Question

Ear "popping" is an unpleasant phenomenon sometimes experienced when a change in pressure occurs, for example,in an airplane. If you are in a two-seater airplane at 3000 m and a descentof 100 m causes your ear to "pop, what is the pressure change that your ear pops at in millimeters of mercury?
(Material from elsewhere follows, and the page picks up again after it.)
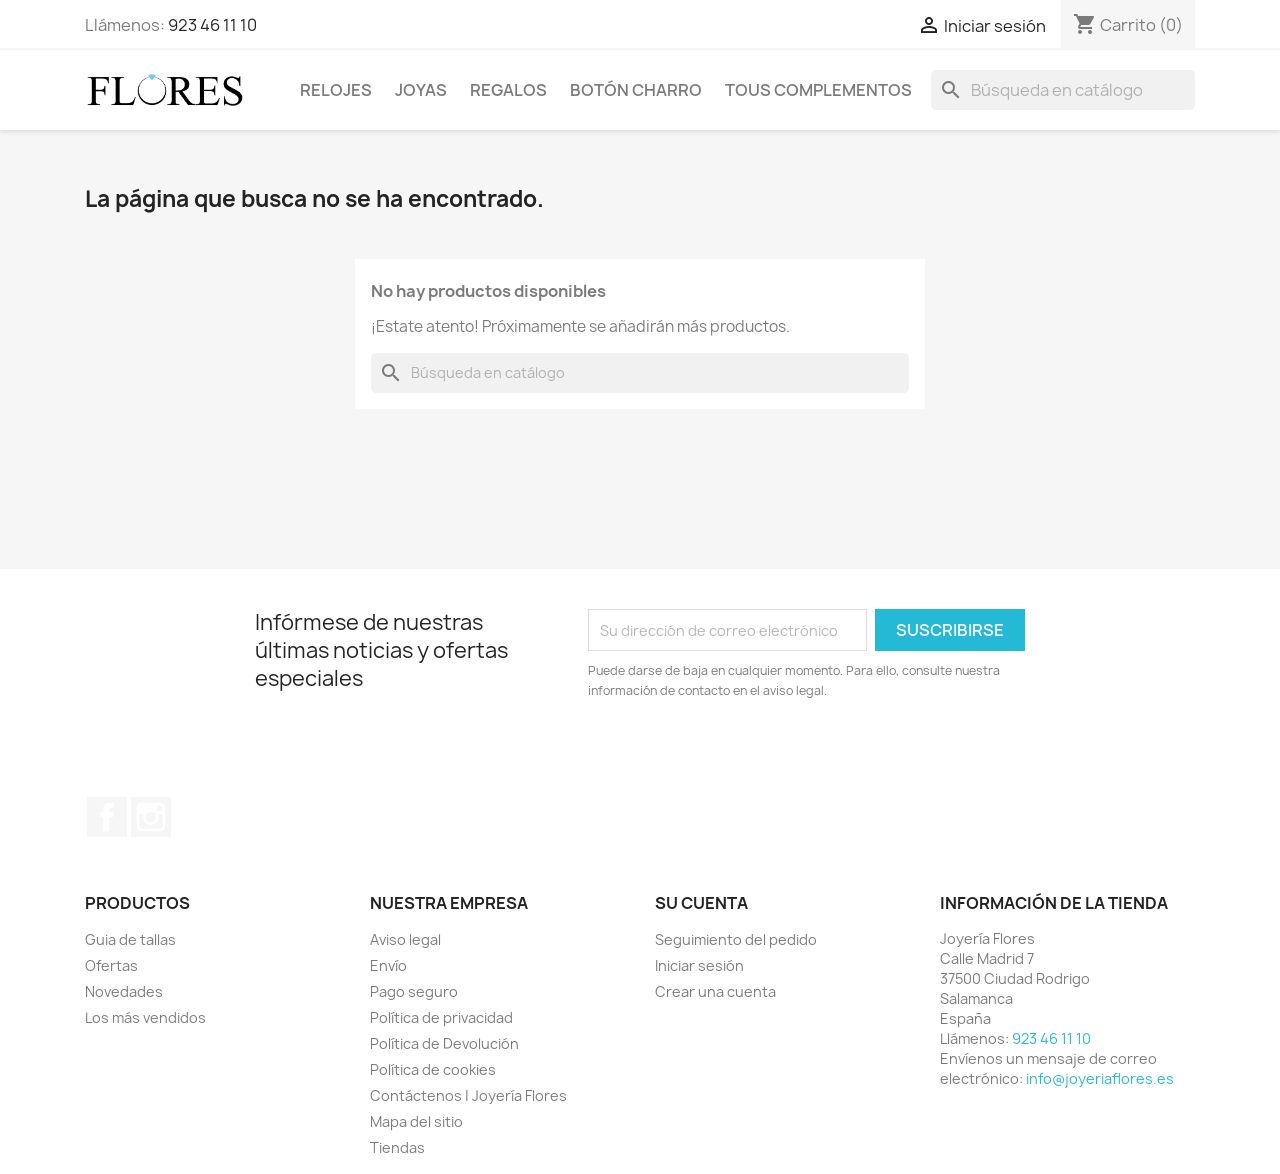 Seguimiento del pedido (736, 939)
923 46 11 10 (212, 25)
If the airplane now rises to 8000 m and again begins descending, how far will the airplane descend before your ears "pop" again?

Answer 1

Answer:

H = 0.00058m = 0.58mm of Mercury

h = 160m for popping at 8000m

Explanation:

Air density decreases with altitude (increasing height).

At sea level air density = 1.22kg/m^3

while at 3000m above it is approximately 0.8 kg/m^3

ASSUMPTION:

we neglect the change in density across 100m vertically

density of mercury = 13600kg/m ^3

we equate the pressure for mercury and air

AIR(pgh) = Mercury(pgh)

0.8 * g * 100 = 13600 * g * H

H = 0.00058m = 0.58mm of Mercury

At even farther heights, the air density further drops

at 8000m above it is 0.52kg/ m^3  (source:https://www.engineeringtoolbox.com/standard-atmosphere-d_604.html)

***for the ear to pop again, it has to experience same change in pressure as of at 3000m

Change in P for AIR at 3000m = Change in P for AIR at 8000m

ASSUMPTION : gravitational acceleration does not change with altitude

pgh = pgh

0.8 * g * 100 = .5 * g *h

h = 160m